Skip the pictures and copy all the data that follows exactly.
···
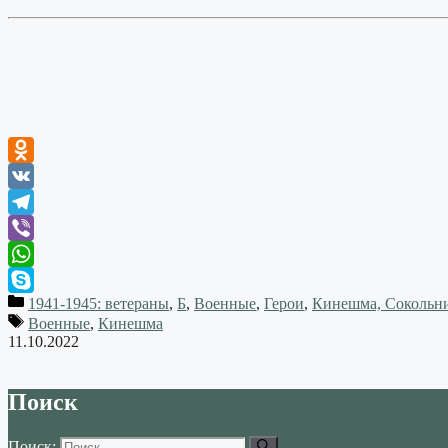
Odnoklassniki
VK
Telegram
Viber
WhatsApp
1941-1945: ветераны
,
Б
,
Военные
,
Герои
,
Кинешма, Сокольн
Skype
Военные
,
Кинешма
11.10.2022
Поиск
Поиск:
···
### Your solution
Odnoklassniki
VK
Telegram
Viber
WhatsApp
1941-1945: ветераны
,
Б
,
Военные
,
Герои
,
Кинешма, Сокольн
Skype
Военные
,
Кинешма
11.10.2022
Поиск
Поиск:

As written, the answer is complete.